In order to show that the alternative set of rules has an internal
structure (as opposed to being a random mixture of decisions), we can
describe them in the following manner. First we translate all types into a
tuple-representation:
```dart
void (1, 1, 0)
dynamic (1, 0, 1)
Object (1, 0, 0)
T (T, 0, 0), for all non-extreme types T
bottom (0, 0, 0)
```
In this tuple, the first component is the core type (where "voidness" and
"dynamicness" have been erased), where `0` is bottom, `1` is top (that is,
the types `Object`, `dynamic`, and `void`), and every other (non-extreme)
type is itself, e.g., `int` is `int`.
The second component is the "voidness": `1` means that the type is a void
type (there is only `void`), and `0` means non-void.
The third component is the "dynamicness": `1` means that the type is
dynamic (there is only `dynamic`, at least for now), and `0` means
non-dynamic.
This means that the tuple contains one "core type" and two "bits" (boolean
components). With that, we can compute the functions using simple
operations:
```dart
SUB((t1, v1, d1), (t2, v2, d2)) = (lub(t1,t2), v1 || v2, d1 && d2)
SLB((t1, v1, d1), (t2, v2, d2)) = (glb(t1,t2), v1 && v2, d1 && d2)
```
We may also specify the same thing more concisely in a curried form:
```dart
SUB = (lub, lub, glb)
SLB = (glb, glb, glb)
```
where `lub` and `glb` are specialized for the domain of types and booleans,
respectively, but are basically "least upper bound" and "greatest lower
bound": For types we rely on an underlying notion of upper and lower bounds
for all non-extreme types, and for booleans it is simply the indicated
operators above (`||` and `&&`, respectively).

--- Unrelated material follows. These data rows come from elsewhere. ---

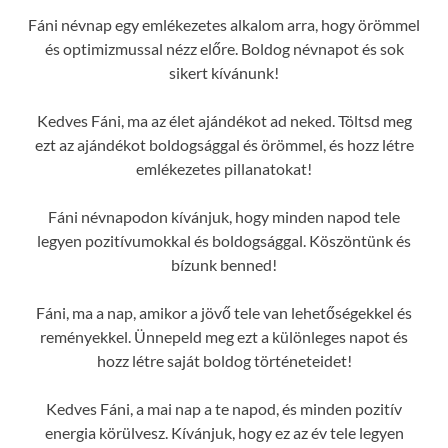
Fáni névnap egy emlékezetes alkalom arra, hogy örömmel
és optimizmussal nézz előre. Boldog névnapot és sok
sikert kívánunk!
Kedves Fáni, ma az élet ajándékot ad neked. Töltsd meg
ezt az ajándékot boldogsággal és örömmel, és hozz létre
emlékezetes pillanatokat!
Fáni névnapodon kívánjuk, hogy minden napod tele
legyen pozitívumokkal és boldogsággal. Köszöntünk és
bízunk benned!
Fáni, ma a nap, amikor a jövő tele van lehetőségekkel és
reményekkel. Ünnepeld meg ezt a különleges napot és
hozz létre saját boldog történeteidet!
Kedves Fáni, a mai nap a te napod, és minden pozitív
energia körülvesz. Kívánjuk, hogy ez az év tele legyen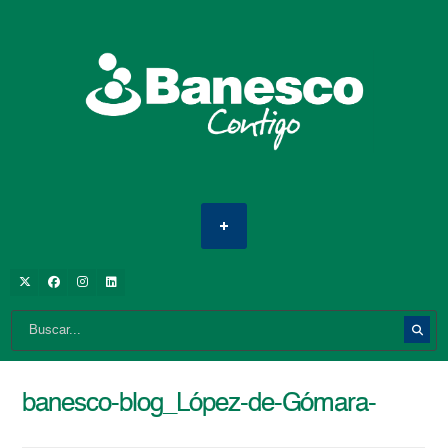
banesco-blog_López-de-Gómara-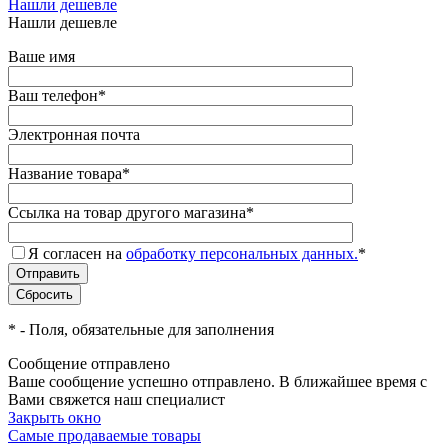
Нашли дешевле
Нашли дешевле
Ваше имя
Ваш телефон
*
Электронная почта
Название товара
*
Ссылка на товар другого магазина
*
Я согласен на
обработку персональных данных.
*
*
- Поля, обязательные для заполнения
Сообщение отправлено
Ваше сообщение успешно отправлено. В ближайшее время с
Вами свяжется наш специалист
Закрыть окно
Самые продаваемые товары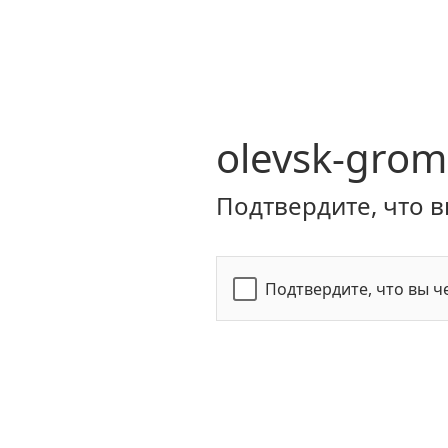
olevsk-grom
Подтвердите, что в
Подтвердите, что вы ч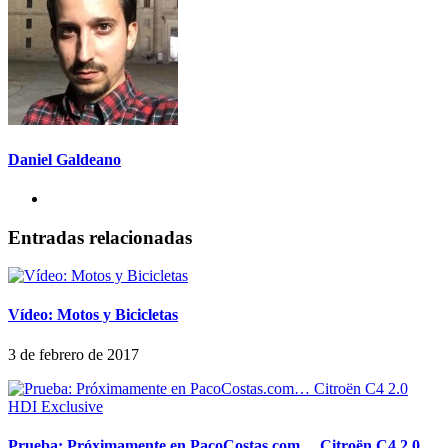
Daniel Galdeano
Entradas relacionadas
Vídeo: Motos y Bicicletas
3 de febrero de 2017
Prueba: Próximamente en PacoCostas.com… Citroën C4 2.0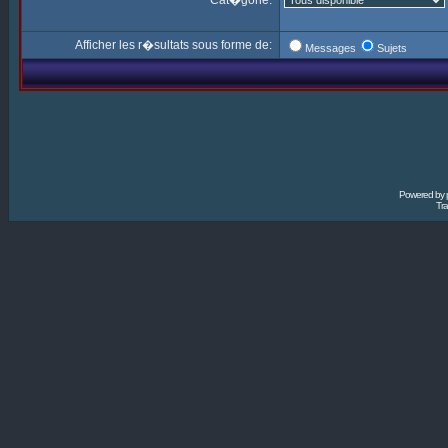
Cat�gorie:
Afficher les r�sultats sous forme de:
Messages
Sujets
Powered by
Tra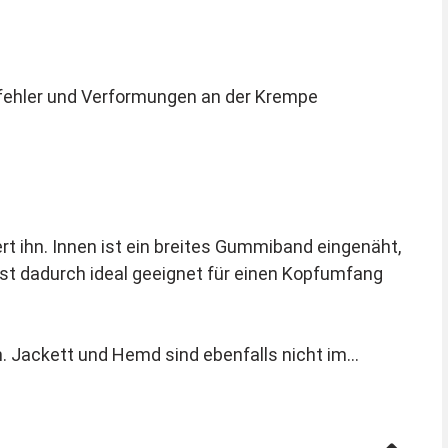
fffehler und Verformungen an der Krempe
ert ihn. Innen ist ein breites Gummiband eingenäht,
st dadurch ideal geeignet für einen Kopfumfang
n. Jackett und Hemd sind ebenfalls nicht im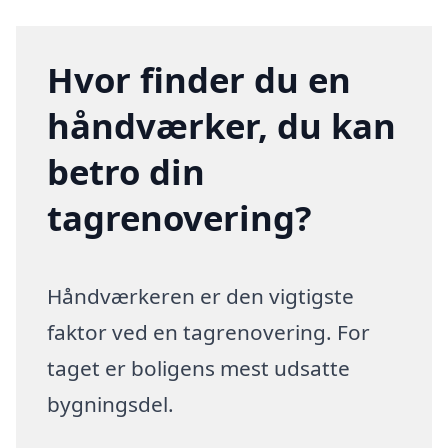
Hvor finder du en
håndværker, du kan
betro din
tagrenovering?
Håndværkeren er den vigtigste
faktor ved en tagrenovering. For
taget er boligens mest udsatte
bygningsdel.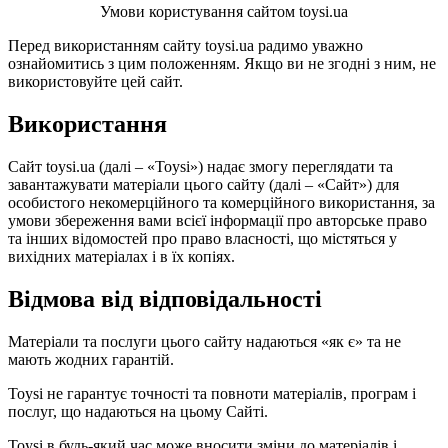
Умови користування сайтом toysi.ua
Перед використанням сайту toysi.ua радимо уважно
ознайомитись з цим положенням. Якщо ви не згодні з ним, не
використовуйте цей сайт.
Використання
Сайт toysi.ua (далі – «Toysi») надає змогу переглядати та
завантажувати матеріали цього сайту (далі – «Сайт») для
особистого некомерційного та комерційного використання, за
умови збереження вами всієї інформації про авторське право
та інших відомостей про право власності, що містяться у
вихідних матеріалах і в їх копіях.
Відмова від відповідальності
Матеріали та послуги цього сайту надаються «як є» та не
мають жодних гарантій.
Toysi не гарантує точності та повноти матеріалів, програм і
послуг, що надаються на цьому Сайті.
Toysi в будь-який час може вносити зміни до матеріалів і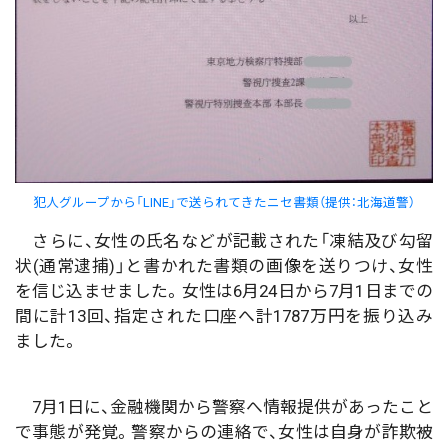
犯人グループから「LINE」で送られてきたニセ書類（提供：北海道警）
さらに、女性の氏名などが記載された「凍結及び勾留
状(通常逮捕)」と書かれた書類の画像を送りつけ、女性
を信じ込ませました。女性は6月24日から7月1日までの
間に計13回、指定された口座へ計1787万円を振り込み
ました。
7月1日に、金融機関から警察へ情報提供があったこと
で事態が発覚。警察からの連絡で、女性は自身が詐欺被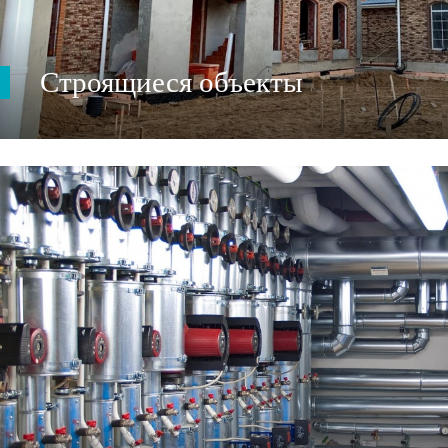
Строящиеся объекты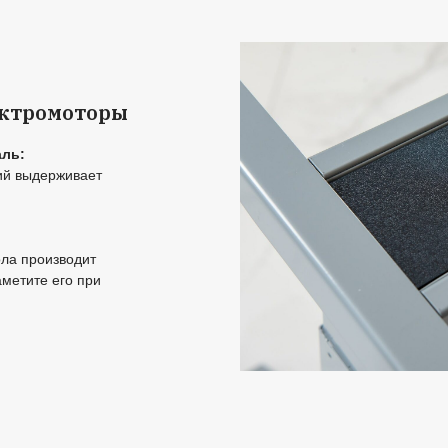
йтесь топовыми рамам
О
п
П
Из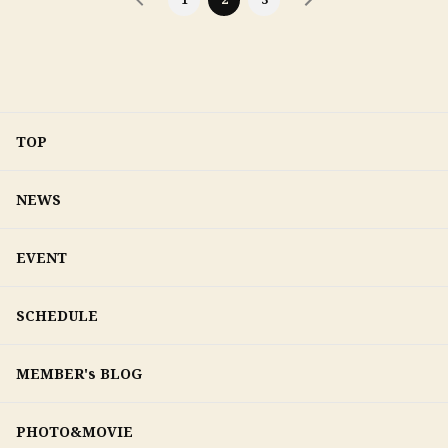
TOP
NEWS
EVENT
SCHEDULE
MEMBER's BLOG
PHOTO&MOVIE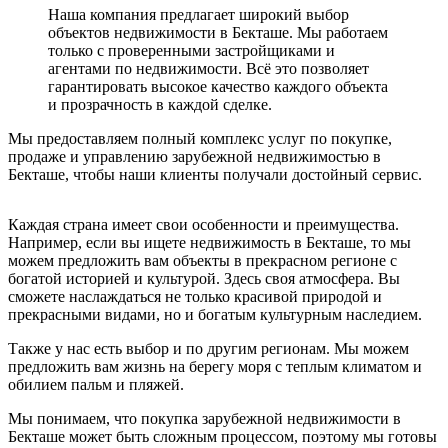
Наша компания предлагает широкий выбор
объектов недвижимости в Бекташе. Мы работаем
только с проверенными застройщиками и
агентами по недвижимости. Всё это позволяет
гарантировать высокое качество каждого объекта
и прозрачность в каждой сделке.
Мы предоставляем полный комплекс услуг по покупке,
продаже и управлению зарубежной недвижимостью в
Бекташе, чтобы наши клиенты получали достойный сервис.
Каждая страна имеет свои особенности и преимущества.
Например, если вы ищете недвижимость в Бекташе, то мы
можем предложить вам объекты в прекрасном регионе с
богатой историей и культурой. Здесь своя атмосфера. Вы
сможете наслаждаться не только красивой природой и
прекрасными видами, но и богатым культурным наследием.
Также у нас есть выбор и по другим регионам. Мы можем
предложить вам жизнь на берегу моря с теплым климатом и
обилием пальм и пляжей.
Мы понимаем, что покупка зарубежной недвижимости в
Бекташе может быть сложным процессом, поэтому мы готовы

It may seem tempting, for symmetry, to change the definitions such that we
get `SLB = (glb, glb, lub)`, but this would introduce types of the form
`(T, 0, 1)`, that is, types like `dynamic(int)` and
`dynamic(int Function(String))` that we have considered but not yet decided
to introduce. Given that the only effect this change would have is to
change some types in a contravariant location from `Object` to `dynamic`,
and given that this is generally not detectable for clients (e.g., we don't
care about, and actually can't even detect, the difference between calling
a function of type `int Function(Object)` and a function of type `int
Function(dynamic)`), so this choice is not likely to matter much. Also the
fact that the use of `min` yields fewer occurrences of the type `dynamic`
seems to be consistent with the nature of Dart 2 typing.
Note that the operations are reflexive and symmetric by construction, and
they are also likely to be associative, because both `lub` and `glb` are
associative for booleans, and for types we will need to consider the actual
underlying mechanism, but it ought to be associative if at all possible:
```dart
lub(lub(a,b),c) = lub(a,lub(b,c))
glb(glb(a,b),c) = glb(a,glb(b,c))
```
## Updates
* May 22nd 2018, version 0.2: Adjusted to use `Object < dynamic < void`
as a "subtyping micro-structure" (which produces a simpler set of
rules) and mention the rules from version 0.1 merely as a possible
alternative ruleset.
* May 1st 2018, version 0.1: Initial version of this feature
specification created, based on discussions in SDK issue 28513.